Insights into the Synergistic Biodegradation of Waste Papers Using a Combination of Thermostable Endoglucanase and Cellobiohydrolase from Chaetomium thermophilum.

Enzymatic hydrolysis is considered an efficient and environmental strategy for the degradation of organic waste materials. Compared to mesophilic cellulases, thermostable cellulases with considerable activity are more advantageous in waste paper hydrolysis, particularly in terms of their participation in synergistic action. In this study, the synergistic effect of two different types of thermostable Chaetomium thermophilum cellulases, the endoglucanase CTendo45 and the cellobiohydrolase CtCel6, on five common kinds of waste papers was investigated. CtCel6 significantly enhanced the bioconversion process, and CTendo45 synergistically increased the degradation, with a maximum degree of synergistic effect of 1.67 when the mass ratio of CTendo45/CtCel6 was 5:3. The synergistic degradation products of each paper material were also determined. Additionally, the activities of CTendo45 and CtCel6 were found to be insensitive to various metals at 2 mM and 10 mM ion concentrations. This study gives an initial insight into a satisfactory synergistic effect of C. thermophilum thermostable cellulases for the hydrolysis of different paper materials, which provides a potential combination of enzymes for industrial applications, including environmentally friendly waste management and cellulosic ethanol production.

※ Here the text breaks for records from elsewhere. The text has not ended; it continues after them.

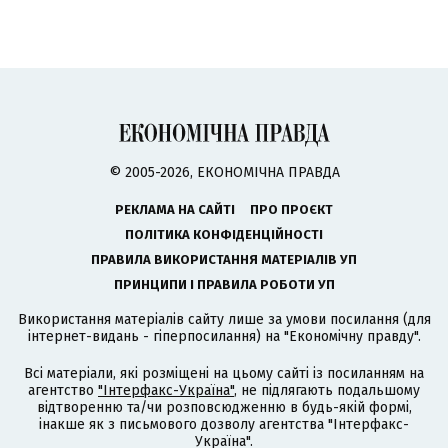
© 2005-2026, ЕКОНОМІЧНА ПРАВДА
РЕКЛАМА НА САЙТІ
ПРО ПРОЄКТ
ПОЛІТИКА КОНФІДЕНЦІЙНОСТІ
ПРАВИЛА ВИКОРИСТАННЯ МАТЕРІАЛІВ УП
ПРИНЦИПИ І ПРАВИЛА РОБОТИ УП
Використання матеріалів сайту лише за умови посилання (для
інтернет-видань - гіперпосилання) на "Економічну правду".
Всі матеріали, які розміщені на цьому сайті із посиланням на
агентство
"Інтерфакс-Україна"
, не підлягають подальшому
відтворенню та/чи розповсюдженню в будь-якій формі,
інакше як з письмового дозволу агентства "Інтерфакс-
Україна".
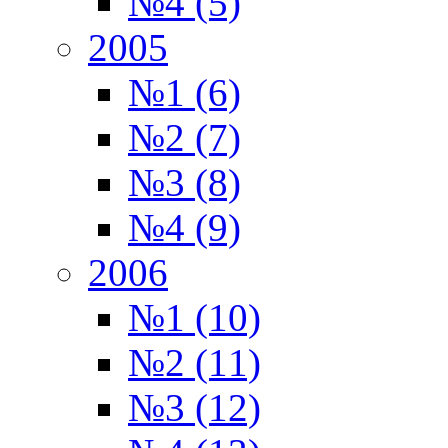
№4 (5)
2005
№1 (6)
№2 (7)
№3 (8)
№4 (9)
2006
№1 (10)
№2 (11)
№3 (12)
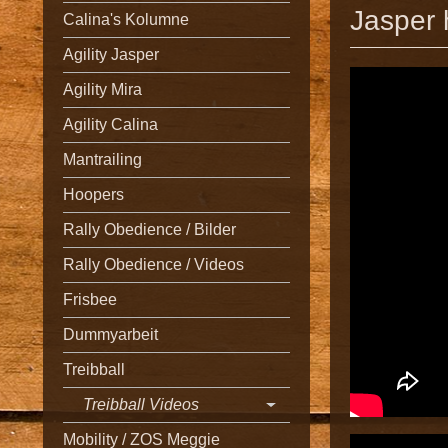
Jasper 
Calina's Kolumne
Agility Jasper
Agility Mira
Agility Calina
Mantrailing
Hoopers
Rally Obedience / Bilder
Rally Obedience / Videos
Frisbee
Dummyarbeit
Treibball
Treibball Videos
Mobility / ZOS Meggie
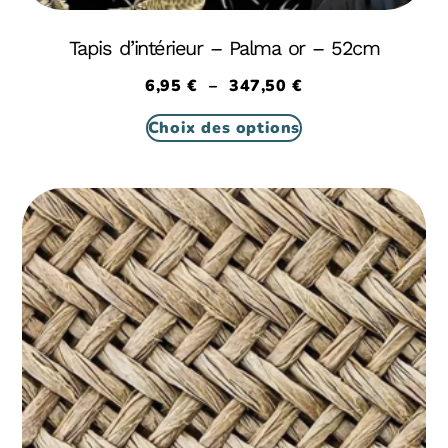
Tapis d’intérieur – Palma or – 52cm
6,95
€
–
347,50
€
Choix des options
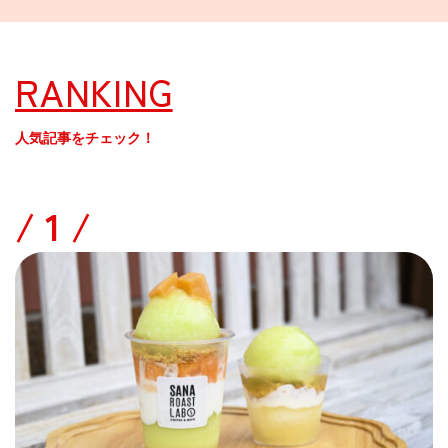
RANKING
人気記事をチェック！
/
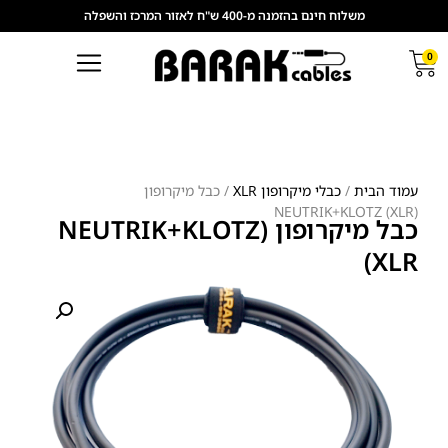
משלוח חינם בהזמנה מ-400 ש"ח לאזור המרכז והשפלה
0
עמוד הבית
/
כבלי מיקרופון XLR
/ כבל מיקרופון
(NEUTRIK+KLOTZ (XLR
כבל מיקרופון (NEUTRIK+KLOTZ
(XLR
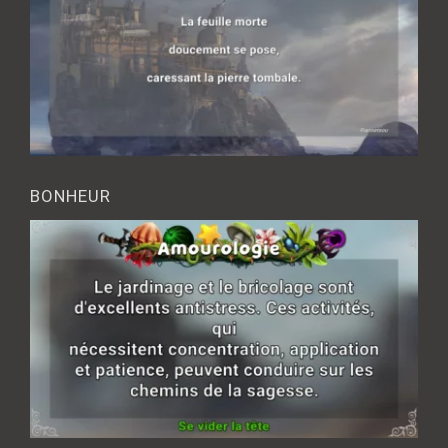
BONHEUR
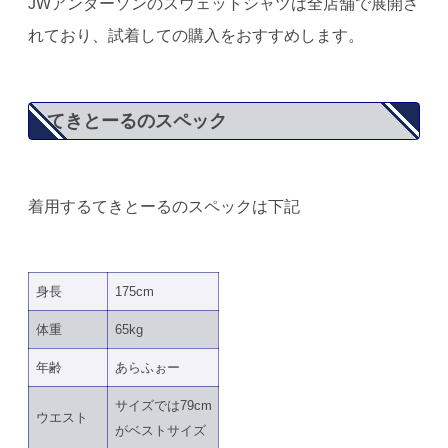
JWアンダーソンのスウェットシャツは全店舗で展開さ
れており、試着しての購入をおすすめします。
てきとーるのスペック
着用するてきとーるのスペックは下記
身長
175cm
体重
65kg
年齢
あらふぉー
サイズでは79cm
ウエスト
がベストサイズ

Characterization of a novel thermostable GH45 endoglucanase from Chaetomium thermophilum and its biodegradation of pectin.

A novel thermostable endoglucanase (CTendo45) encoding gene was cloned from Chaetomium thermophilum and heterologously expressed in Pichia pastoris. Sequence alignment indicated that the CTendo45 enzyme belonged to glycoside hydrolase family 45. The recombinant enzyme was purified by Ni2+ affinity chromatography, and its apparent molecular mass was estimated to be 32 kDa by SDS-PAGE. The purified enzyme displayed maximum activity at 70°C and pH 4. CTendo45 was stable at 60°C for 1 h, and residual activities of 78.9% and 65.6% were estimated after 1 h at 70°C and 80°C, respectively. Ca2+, Zn2+, Mg2+, Cu2+ and Mn2+ were found to have beneficial effects on the enzyme activity to different degrees. The specific activity of purified CTendo45 was 1.52 IU mg-1 and the Km value was 59.6 µg ml-1 with a sodium carboxymethyl cellulose substrate. Moreover, CTendo45 exhibited high hydrolysis activity towards pectin, and the hydrolysis products were mainly galacturonic acid oligosaccharides. CTendo45 is the first reported bifunctional enzyme in glycoside hydrolase family 45 from C. thermophilum that is able to hydrolyze both cellulose and pectin. The biochemical properties of this recombinant CTendo45 make it a potentially effective glycoside hydrolase for industrial applications.